Donna Ennis Named EI2 Director of Diversity Engagement and Program Development

Donna Ennis Headshot

Donna M. Ennis, C.P.F., is EI2‘s director of diversity engagement and program development.

The Enterprise Innovation Institute (EI2), the Georgia Institute of Technology’s chief economic development and growth arm, has named Donna M. Ennis, C.P.F., director of diversity engagement and program development.

 

In this new role, Ennis will lead efforts to find funding and program opportunities, particularly those with a focus on underrepresented and underserved communities and organizations. As part of her responsibilities, Ennis will ensure that diversity and inclusion are part of each EI2 program’s mission.

 

Ennis, who also serves as director of the Atlanta Minority Business Development Agency (MBDA) Business and Advanced Manufacturing centers, has been with Georgia Tech since 1992. Under her leadership, the two centers have assisted client companies secure more than $3.5 billion in contracts, financing, and sales and create or save more than 6,000 jobs.

 

“I’m really encouraged and pleased with the development of this new role,” Ennis said. “It signals that Georgia Tech is committed to ensuring that diversity and inclusion are  central to its mission and that of the Enterprise Innovation Institute.”

 

Comprised of 11 programs, including the two Atlanta MBDA centers, EI2 is the oldest, largest, and most diverse university-based economic development and economic growth organization. With a history that spans more than 60 years, EI2 has expanded to serve innovative enterprises of all sizes in Georgia and beyond.

 

EI2’s client portfolio includes pre-company, technology-focused entrepreneurs, startups, and existing businesses, as well as communities, governments, universities, and nonprofit organizations.

 

“We have a wide variety of clients and focus areas from manufacturers and startups, to universities and minority-owned firms to municipal governments.
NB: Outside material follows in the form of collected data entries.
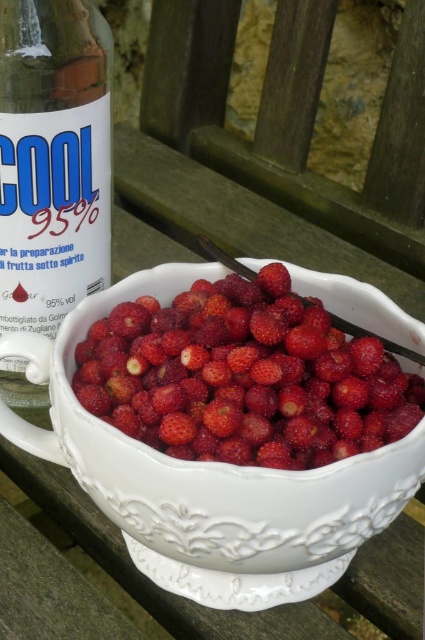 Between white porcelain bowl at center and matte glass bottle at left, which one has less height?

white porcelain bowl at center

Is point (302, 552) in front of point (37, 102)?

Yes, point (302, 552) is in front of point (37, 102).

You are a GUI agent. You are given a task and a screenshot of the screen. Output one action in this format:
    pyautogui.click(x=<x>, y=<y>)
    Task: Click on the white porcelain bowl at center
    The height and width of the screenshot is (640, 425).
    Given the screenshot: What is the action you would take?
    pyautogui.click(x=198, y=476)

Who is more forward, (302, 419) or (193, 481)?

Point (193, 481) is more forward.

Is point (164, 353) positioned before point (238, 577)?

That is True.

The height and width of the screenshot is (640, 425). I want to click on shiny red strawberries at center, so click(x=243, y=378).

Which is more to the right, shiny red strawberries at center or matte glass bottle at left?

shiny red strawberries at center

Does shiny red strawberries at center appear on the right side of matte glass bottle at left?

Indeed, shiny red strawberries at center is positioned on the right side of matte glass bottle at left.

Is point (223, 449) positioned behind point (87, 221)?

That is False.

The height and width of the screenshot is (640, 425). I want to click on shiny red strawberries at center, so click(x=243, y=378). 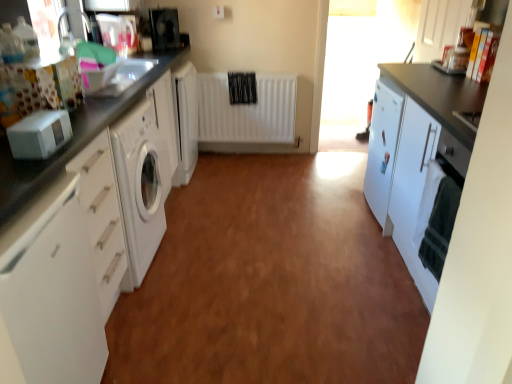 Question: Considering the relative sizes of white matte cabinet at right, arranged as the 3th cabinetry when viewed from the left, and transparent glass window screen at upper right in the image provided, is white matte cabinet at right, arranged as the 3th cabinetry when viewed from the left, shorter than transparent glass window screen at upper right?

Choices:
 (A) no
 (B) yes

Answer: (B)

Question: Is white matte cabinet at right, arranged as the 3th cabinetry when viewed from the left, thinner than transparent glass window screen at upper right?

Choices:
 (A) yes
 (B) no

Answer: (B)

Question: Could you tell me if white matte cabinet at right, arranged as the 3th cabinetry when viewed from the left, is turned towards transparent glass window screen at upper right?

Choices:
 (A) no
 (B) yes

Answer: (A)

Question: Does white matte cabinet at right, arranged as the 3th cabinetry when viewed from the left, appear on the right side of transparent glass window screen at upper right?

Choices:
 (A) no
 (B) yes

Answer: (B)

Question: Is transparent glass window screen at upper right completely or partially inside white matte cabinet at right, the second cabinetry in the right-to-left sequence?

Choices:
 (A) yes
 (B) no

Answer: (B)

Question: Considering the positions of point (29, 134) and point (382, 170), is point (29, 134) closer or farther from the camera than point (382, 170)?

Choices:
 (A) farther
 (B) closer

Answer: (B)

Question: From the image's perspective, is white matte microwave at left, which is counted as the first appliance, starting from the bottom, above or below white matte cabinet at right, the second cabinetry in the right-to-left sequence?

Choices:
 (A) below
 (B) above

Answer: (B)

Question: In terms of height, does white matte microwave at left, which is counted as the first appliance, starting from the bottom, look taller or shorter compared to white matte cabinet at right, arranged as the 3th cabinetry when viewed from the left?

Choices:
 (A) tall
 (B) short

Answer: (B)

Question: From a real-world perspective, is white matte microwave at left, which is counted as the first appliance, starting from the bottom, physically located above or below white matte cabinet at right, the second cabinetry in the right-to-left sequence?

Choices:
 (A) above
 (B) below

Answer: (A)

Question: Is white matte microwave at left, acting as the second appliance starting from the back, situated inside white glossy cabinet at left, arranged as the fourth cabinetry when viewed from the right, or outside?

Choices:
 (A) outside
 (B) inside

Answer: (A)

Question: From a real-world perspective, is white matte microwave at left, the second appliance from the top, above or below white glossy cabinet at left, acting as the first cabinetry starting from the left?

Choices:
 (A) above
 (B) below

Answer: (A)

Question: Considering the positions of white matte microwave at left, positioned as the first appliance in front-to-back order, and white glossy cabinet at left, arranged as the fourth cabinetry when viewed from the right, in the image, is white matte microwave at left, positioned as the first appliance in front-to-back order, bigger or smaller than white glossy cabinet at left, arranged as the fourth cabinetry when viewed from the right,?

Choices:
 (A) small
 (B) big

Answer: (A)

Question: Considering the positions of point (42, 122) and point (74, 140), is point (42, 122) closer or farther from the camera than point (74, 140)?

Choices:
 (A) closer
 (B) farther

Answer: (A)

Question: Is point (267, 107) positioned closer to the camera than point (390, 6)?

Choices:
 (A) closer
 (B) farther

Answer: (A)

Question: From a real-world perspective, is white matte radiator at center above or below transparent glass window screen at upper right?

Choices:
 (A) above
 (B) below

Answer: (B) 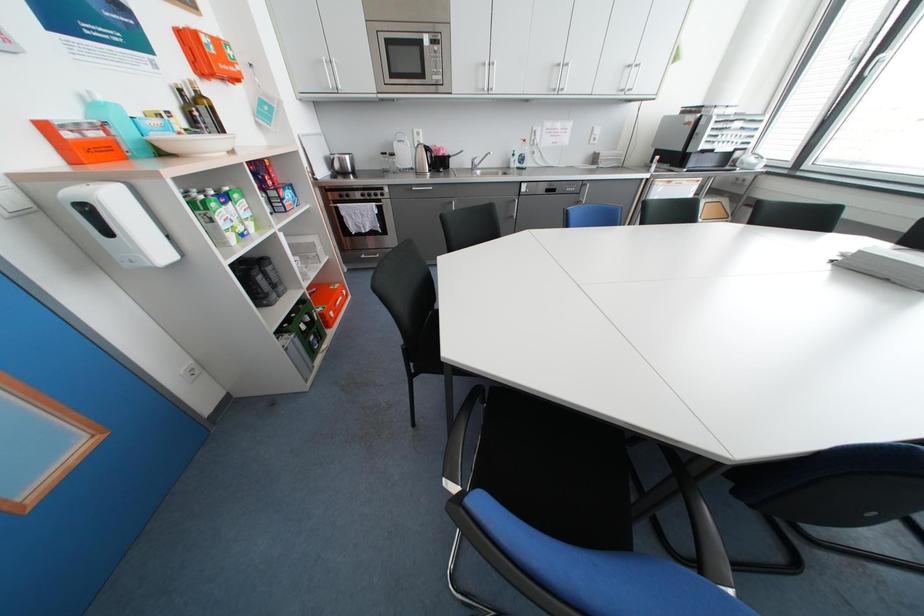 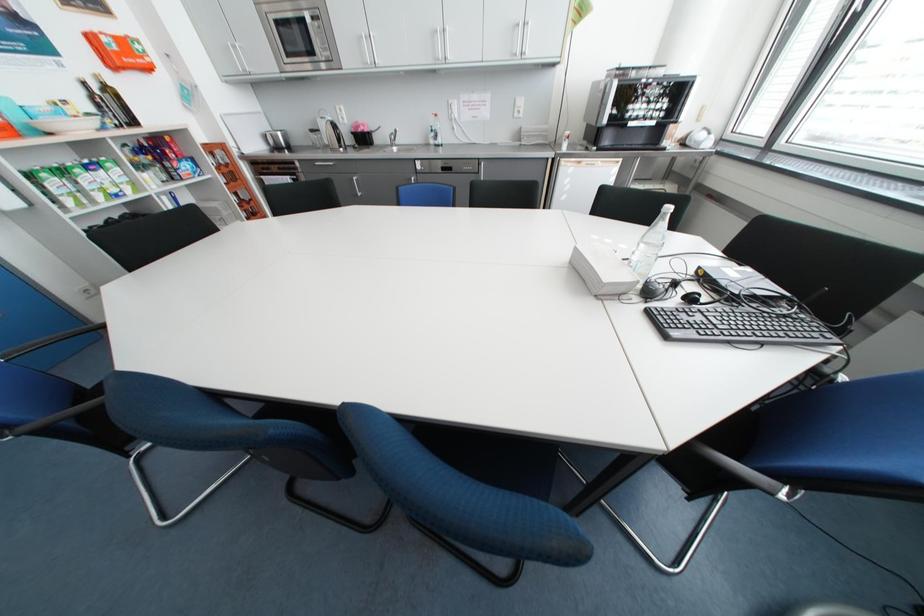 Question: In a continuous first-person perspective shot, in which direction is the camera moving?

Choices:
 (A) Left
 (B) Right
 (C) Forward
 (D) Backward

Answer: (B) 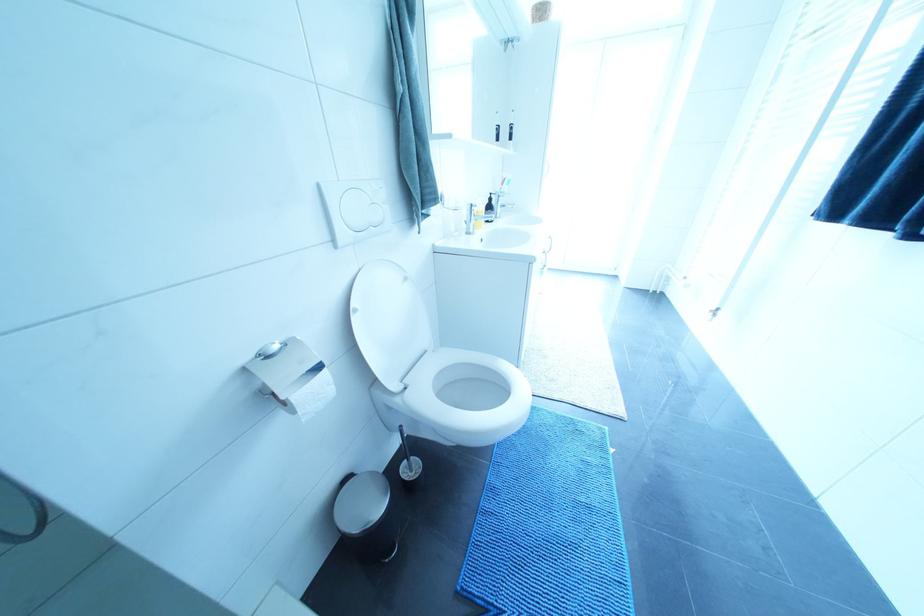 Find the location of a particular element. white flush buttons is located at coordinates (354, 206). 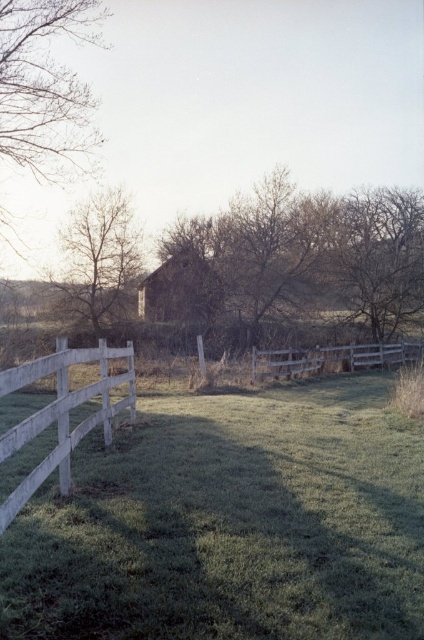 You are an artist setting up an easel to paint the scene. You want to ensure that the bare wood tree at left and the wooden fence at center are proportionally accurate in your painting. Which object should you paint smaller to maintain the correct scale?

The bare wood tree at left should be painted smaller than the wooden fence at center because the description states that the bare wood tree at left has a smaller size compared to wooden fence at center.

You are standing in the rural scene and want to walk from the point at coordinates (343, 298) to the point at coordinates (89, 304). Which direction should you head to get closer to your destination?

You should head downward because point (343, 298) is further to the viewer than point (89, 304), so moving downward will take you towards the destination. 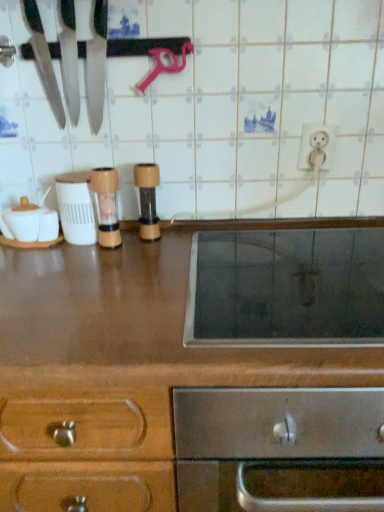 How much space does shiny silver knife at upper left, acting as the first knife starting from the left, occupy vertically?

shiny silver knife at upper left, acting as the first knife starting from the left, is 13.19 inches tall.

Describe the element at coordinates (42, 59) in the screenshot. I see `shiny silver knife at upper left, marked as the 2th knife in a right-to-left arrangement` at that location.

Measure the distance between wooden pepper grinder at center, the second appliance in the left-to-right sequence, and camera.

A distance of 36.05 inches exists between wooden pepper grinder at center, the second appliance in the left-to-right sequence, and camera.

The width and height of the screenshot is (384, 512). What do you see at coordinates (69, 57) in the screenshot? I see `shiny silver knife at upper left, which ranks as the 2th knife in left-to-right order` at bounding box center [69, 57].

What is the approximate height of white plastic container at center, which is the first appliance from left to right?

The height of white plastic container at center, which is the first appliance from left to right, is 6.97 inches.

The width and height of the screenshot is (384, 512). Describe the element at coordinates (317, 147) in the screenshot. I see `white glossy electric outlet at upper right` at that location.

What do you see at coordinates (147, 199) in the screenshot?
I see `brown wood pepper grinder at center, which appears as the third appliance when viewed from the left` at bounding box center [147, 199].

Where is `shiny silver knife at upper left, marked as the 2th knife in a right-to-left arrangement`? shiny silver knife at upper left, marked as the 2th knife in a right-to-left arrangement is located at coordinates (42, 59).

Considering the sizes of objects white glossy electric outlet at upper right and wooden pepper grinder at center, the second appliance in the left-to-right sequence, in the image provided, who is wider, white glossy electric outlet at upper right or wooden pepper grinder at center, the second appliance in the left-to-right sequence,?

With larger width is wooden pepper grinder at center, the second appliance in the left-to-right sequence.

Is white glossy electric outlet at upper right shorter than wooden pepper grinder at center, placed as the second appliance when sorted from right to left?

Correct, white glossy electric outlet at upper right is not as tall as wooden pepper grinder at center, placed as the second appliance when sorted from right to left.

Looking at this image, from the image's perspective, which is below, white glossy electric outlet at upper right or wooden pepper grinder at center, placed as the second appliance when sorted from right to left?

wooden pepper grinder at center, placed as the second appliance when sorted from right to left, from the image's perspective.

Based on their positions, is white glossy electric outlet at upper right located to the left or right of wooden pepper grinder at center, placed as the second appliance when sorted from right to left?

Based on their positions, white glossy electric outlet at upper right is located to the right of wooden pepper grinder at center, placed as the second appliance when sorted from right to left.

From a real-world perspective, which is physically above, shiny silver knife at upper left, marked as the 2th knife in a right-to-left arrangement, or shiny silver knife at upper left, which is counted as the 1th knife, starting from the right?

shiny silver knife at upper left, marked as the 2th knife in a right-to-left arrangement, from a real-world perspective.

Is shiny silver knife at upper left, acting as the first knife starting from the left, far away from shiny silver knife at upper left, which is counted as the 1th knife, starting from the right?

No.

Is shiny silver knife at upper left, marked as the 2th knife in a right-to-left arrangement, aimed at shiny silver knife at upper left, which is counted as the 1th knife, starting from the right?

No.

Which object is further away from the camera taking this photo, shiny silver knife at upper left, which ranks as the 2th knife in left-to-right order, or stainless steel oven at center?

shiny silver knife at upper left, which ranks as the 2th knife in left-to-right order, is further away from the camera.

Based on the photo, how far apart are shiny silver knife at upper left, which ranks as the 2th knife in left-to-right order, and stainless steel oven at center?

shiny silver knife at upper left, which ranks as the 2th knife in left-to-right order, is 63.90 centimeters away from stainless steel oven at center.

How many degrees apart are the facing directions of shiny silver knife at upper left, which ranks as the 2th knife in left-to-right order, and stainless steel oven at center?

shiny silver knife at upper left, which ranks as the 2th knife in left-to-right order, and stainless steel oven at center are facing 2.34 degrees away from each other.

From the image's perspective, which object appears higher, shiny silver knife at upper left, which is counted as the 1th knife, starting from the right, or stainless steel oven at center?

From the image's view, shiny silver knife at upper left, which is counted as the 1th knife, starting from the right, is above.

From a real-world perspective, is stainless steel oven at center over shiny silver knife at upper left, acting as the first knife starting from the left?

Actually, stainless steel oven at center is physically below shiny silver knife at upper left, acting as the first knife starting from the left, in the real world.

Is stainless steel oven at center behind shiny silver knife at upper left, acting as the first knife starting from the left?

No, it is not.

Which of these two, stainless steel oven at center or shiny silver knife at upper left, acting as the first knife starting from the left, is wider?

stainless steel oven at center.

From the image's perspective, is stainless steel oven at center above or below shiny silver knife at upper left, acting as the first knife starting from the left?

Clearly, from the image's perspective, stainless steel oven at center is below shiny silver knife at upper left, acting as the first knife starting from the left.

Relative to wooden pepper grinder at center, the second appliance in the left-to-right sequence, is brown wood pepper grinder at center, the first appliance when ordered from right to left, in front or behind?

brown wood pepper grinder at center, the first appliance when ordered from right to left, is behind wooden pepper grinder at center, the second appliance in the left-to-right sequence.

Would you say brown wood pepper grinder at center, which appears as the third appliance when viewed from the left, is to the left or to the right of wooden pepper grinder at center, placed as the second appliance when sorted from right to left, in the picture?

Clearly, brown wood pepper grinder at center, which appears as the third appliance when viewed from the left, is on the right of wooden pepper grinder at center, placed as the second appliance when sorted from right to left, in the image.

Looking at this image, from their relative heights in the image, would you say brown wood pepper grinder at center, the first appliance when ordered from right to left, is taller or shorter than wooden pepper grinder at center, the second appliance in the left-to-right sequence?

In the image, brown wood pepper grinder at center, the first appliance when ordered from right to left, appears to be taller than wooden pepper grinder at center, the second appliance in the left-to-right sequence.

From the image's perspective, is brown wood pepper grinder at center, which appears as the third appliance when viewed from the left, located above or below wooden pepper grinder at center, placed as the second appliance when sorted from right to left?

brown wood pepper grinder at center, which appears as the third appliance when viewed from the left, is situated higher than wooden pepper grinder at center, placed as the second appliance when sorted from right to left, in the image.

In the image, is white glossy electric outlet at upper right positioned in front of or behind white plastic container at center, which is the first appliance from left to right?

In the image, white glossy electric outlet at upper right appears behind white plastic container at center, which is the first appliance from left to right.

How different are the orientations of white glossy electric outlet at upper right and white plastic container at center, which is the first appliance from left to right, in degrees?

The angle between the facing direction of white glossy electric outlet at upper right and the facing direction of white plastic container at center, which is the first appliance from left to right, is 2.14 degrees.

Looking at this image, could you tell me if white glossy electric outlet at upper right is turned towards white plastic container at center, placed as the 3th appliance when sorted from right to left?

No, white glossy electric outlet at upper right is not aimed at white plastic container at center, placed as the 3th appliance when sorted from right to left.

Are shiny silver knife at upper left, marked as the 2th knife in a right-to-left arrangement, and wooden pepper grinder at center, placed as the second appliance when sorted from right to left, beside each other?

shiny silver knife at upper left, marked as the 2th knife in a right-to-left arrangement, and wooden pepper grinder at center, placed as the second appliance when sorted from right to left, are clearly separated.

Considering the sizes of objects shiny silver knife at upper left, marked as the 2th knife in a right-to-left arrangement, and wooden pepper grinder at center, placed as the second appliance when sorted from right to left, in the image provided, who is wider, shiny silver knife at upper left, marked as the 2th knife in a right-to-left arrangement, or wooden pepper grinder at center, placed as the second appliance when sorted from right to left,?

Wider between the two is shiny silver knife at upper left, marked as the 2th knife in a right-to-left arrangement.

Can wooden pepper grinder at center, placed as the second appliance when sorted from right to left, be found inside shiny silver knife at upper left, acting as the first knife starting from the left?

No, shiny silver knife at upper left, acting as the first knife starting from the left, does not contain wooden pepper grinder at center, placed as the second appliance when sorted from right to left.

Identify the location of electric outlet above the wooden pepper grinder at center, the second appliance in the left-to-right sequence (from the image's perspective). (317, 147).

Find the location of a particular element. This screenshot has width=384, height=512. knife that is on the right side of shiny silver knife at upper left, marked as the 2th knife in a right-to-left arrangement is located at coordinates (69, 57).

From the image, which object appears to be nearer to wooden pepper grinder at center, placed as the second appliance when sorted from right to left, white glossy electric outlet at upper right or stainless steel oven at center?

stainless steel oven at center is closer to wooden pepper grinder at center, placed as the second appliance when sorted from right to left.

Based on their spatial positions, is white plastic container at center, placed as the 3th appliance when sorted from right to left, or shiny silver knife at upper left, which ranks as the 2th knife in left-to-right order, closer to stainless steel oven at center?

Based on the image, white plastic container at center, placed as the 3th appliance when sorted from right to left, appears to be nearer to stainless steel oven at center.

Considering their positions, is wooden pepper grinder at center, placed as the second appliance when sorted from right to left, positioned further to smooth glass cooktop at center than shiny silver knife at upper left, acting as the first knife starting from the left?

Among the two, shiny silver knife at upper left, acting as the first knife starting from the left, is located further to smooth glass cooktop at center.

Based on their spatial positions, is white glossy electric outlet at upper right or shiny silver knife at upper left, marked as the 2th knife in a right-to-left arrangement, closer to white plastic container at center, which is the first appliance from left to right?

shiny silver knife at upper left, marked as the 2th knife in a right-to-left arrangement, is closer to white plastic container at center, which is the first appliance from left to right.

Considering their positions, is brown wood pepper grinder at center, which appears as the third appliance when viewed from the left, positioned closer to wooden pepper grinder at center, the second appliance in the left-to-right sequence, than white glossy electric outlet at upper right?

brown wood pepper grinder at center, which appears as the third appliance when viewed from the left.

Based on their spatial positions, is smooth glass cooktop at center or wooden pepper grinder at center, the second appliance in the left-to-right sequence, further from stainless steel oven at center?

wooden pepper grinder at center, the second appliance in the left-to-right sequence, is positioned further to the anchor stainless steel oven at center.

Estimate the real-world distances between objects in this image. Which object is closer to smooth glass cooktop at center, white plastic container at center, which is the first appliance from left to right, or shiny silver knife at upper left, which is counted as the 1th knife, starting from the right?

white plastic container at center, which is the first appliance from left to right.

From the image, which object appears to be nearer to white plastic container at center, placed as the 3th appliance when sorted from right to left, wooden pepper grinder at center, the second appliance in the left-to-right sequence, or brown wood pepper grinder at center, which appears as the third appliance when viewed from the left?

Based on the image, wooden pepper grinder at center, the second appliance in the left-to-right sequence, appears to be nearer to white plastic container at center, placed as the 3th appliance when sorted from right to left.

The image size is (384, 512). Identify the location of knife between shiny silver knife at upper left, acting as the first knife starting from the left, and smooth glass cooktop at center, in the horizontal direction. (69, 57).

This screenshot has height=512, width=384. I want to click on kitchen appliance that lies between brown wood pepper grinder at center, the first appliance when ordered from right to left, and stainless steel oven at center from top to bottom, so [x=286, y=288].

The width and height of the screenshot is (384, 512). Identify the location of knife between shiny silver knife at upper left, which is counted as the 1th knife, starting from the right, and white plastic container at center, placed as the 3th appliance when sorted from right to left, vertically. pyautogui.click(x=42, y=59).

Identify the location of knife between shiny silver knife at upper left, which is counted as the 1th knife, starting from the right, and stainless steel oven at center, in the vertical direction. (42, 59). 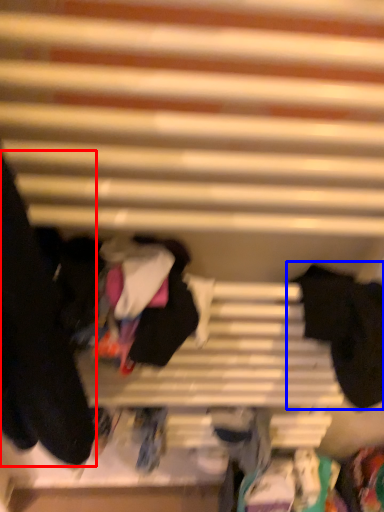 Question: Among these objects, which one is farthest to the camera, clothing (highlighted by a red box) or clothing (highlighted by a blue box)?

Diversity and inclusion efforts need to be an integral part of our outreach, not only in terms of the types of clients we serve, but also in leveraging EI2’s resources toward bringing more diverse business relationships to Georgia Tech as a whole,” said David Bridges, EI2 interim vice president. “This furthers our overall economic development mission and mandate to serve all of Georgia and ensures we are reaching out to all of its communities.”

 

For example, the U.S. Department of Commerce MBDA recently awarded EI2 a grant to launch the Southeast MBDA Inner City Innovation Hub. This initiative includes the Advanced Technology Development Center (ATDC), the EI2 program that serves as the state of Georgia’s technology incubator. “With ATDC serving as one of the major partners in the Hub, we now have two ATDC startup catalysts who are focused on ensuring that the minority business community is more engaged in ATDC,” Ennis said.

 

She stressed the diversity and inclusion discussion is broader than race and gender. “It’s inclusive of people from rural Georgia, veterans, older citizens, the disabled, and members of the LGBT community, among others,” she said. It’s developing a culture where everyone is not only included but more importantly, are welcomed and feel like they belong.”

 

One of Ennis’ current projects is participating in Tech’s Diversity and Inclusion in Procurement Working Group. “Initiatives like these are examples of the commitment Georgia Tech has made to diversity and inclusion in all areas of the Institute,” Ennis said.

 

“As a leading higher education research institute, Georgia Tech has ensured that diversity and inclusion are part of it strategic mission. And as an employee who has seen Georgia Tech evolve in many ways over my 30-year career here, I must admit that it’s a really exciting time.”